National Policy - Assessment

Assessment

The assessment of the National Policy is mixed. In general, economists argue that it increased prices and lowered Canada's efficiency and ability to compete in the world. By not becoming merged into the larger, more efficient American economy, Canada built too many monopolistic firms, and too many small inefficient factories with high prices for consumers. The overall impact was not large because the policy applied only to the manufacturing sector, which played a relatively small role, compared to agriculture, fishing, transportation, mining, lumbering and services, which were not affected by the National Policy. Historians tend to see the policy in a more positive light, viewing it as a necessary expense to create a unified nation independent of the United States.
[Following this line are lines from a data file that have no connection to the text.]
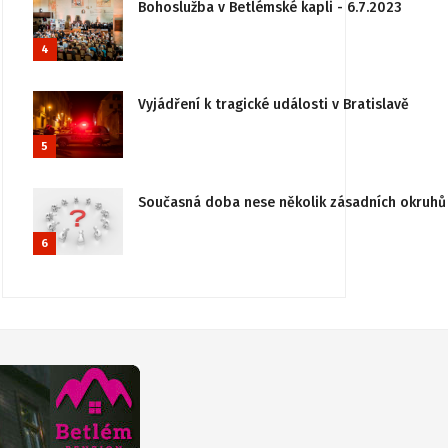
Bohoslužba v Betlémské kapli - 6.7.2023
4
Vyjádření k tragické události v Bratislavě
5
Současná doba nese několik zásadních okruhů 
6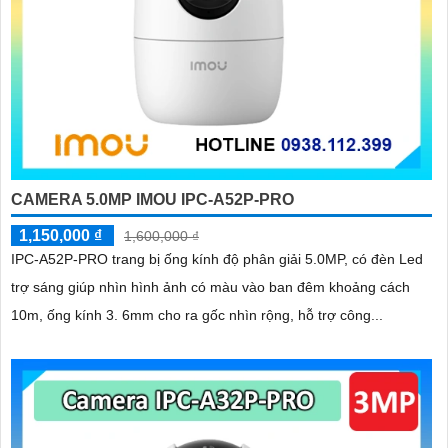
CAMERA 5.0MP IMOU IPC-A52P-PRO
1,150,000 ₫
1,600,000 ₫
IPC-A52P-PRO trang bị ống kính độ phân giải 5.0MP, có đèn Led
trợ sáng giúp nhìn hình ảnh có màu vào ban đêm khoảng cách
10m, ống kính 3. 6mm cho ra gốc nhìn rộng, hỗ trợ công...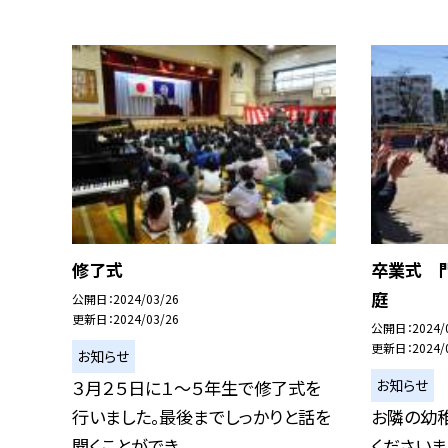
修了式
卒業式 
庭
公開日
2024/03/26
更新日
2024/03/26
公開日
2024/
更新日
2024/
お知らせ
お知らせ
３月２５日に１〜５年生で修了式を
行いました。最後までしっかりと話を
お隣の幼
聞くことができ...
くださいま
In the years right after the policy was introduced, Canada experienced the same type of economic boom that many other nations experienced, as well as the construction of a manufacturing base and the development of the nation, which is generally what the Tories and economic nationalists use to justify the policy. However, Canada also suffered a net population outflow, as more people emigrated out of Canada (usually for the United States), than arrived as immigrants.

Eden and Molot (1993) argue that there have been three national policies in Canada: the "National Policy" of defensive expansionism, 1867–1940; compensatory liberalism, 1941–81; and market liberalism, starting in 1982. The defensive expansion phase relied on the tariff, railway construction, and land settlement to build the country. The second national policy combined a commitment to the GATT system, Keynesian macroeconomic policies, and the construction of a domestic social welfare net. Current national policy relies on Canada-US free trade and NAFTA free trade, market-based policies, and fiscal restraint. They argue for a fourth policy called "strategic integration." It would consist of free trade, both external and internal; the building of a national telecommunications infrastructure based on the development and diffusion of information technologies; and human capital development.